## What the exercise asks
Your answer should be a number only: the count of lines in the following entries that contain "Mike".

## The records

================

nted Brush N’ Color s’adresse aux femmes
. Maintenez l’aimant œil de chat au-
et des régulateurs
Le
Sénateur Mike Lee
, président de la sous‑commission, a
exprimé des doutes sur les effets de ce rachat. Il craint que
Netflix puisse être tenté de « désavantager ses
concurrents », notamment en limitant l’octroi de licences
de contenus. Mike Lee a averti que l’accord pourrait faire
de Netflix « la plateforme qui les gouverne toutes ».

================

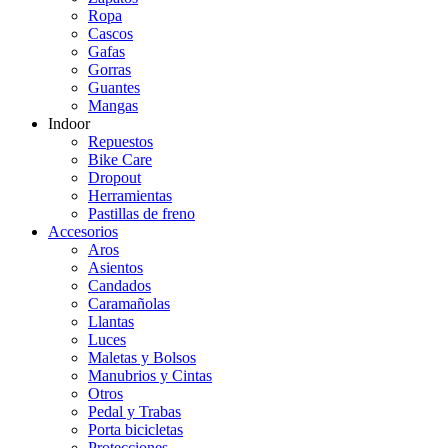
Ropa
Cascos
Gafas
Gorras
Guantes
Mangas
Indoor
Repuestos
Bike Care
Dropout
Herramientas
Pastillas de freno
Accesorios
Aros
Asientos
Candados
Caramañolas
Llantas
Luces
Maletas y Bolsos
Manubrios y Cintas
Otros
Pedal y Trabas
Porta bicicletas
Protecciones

================

## Solution below
2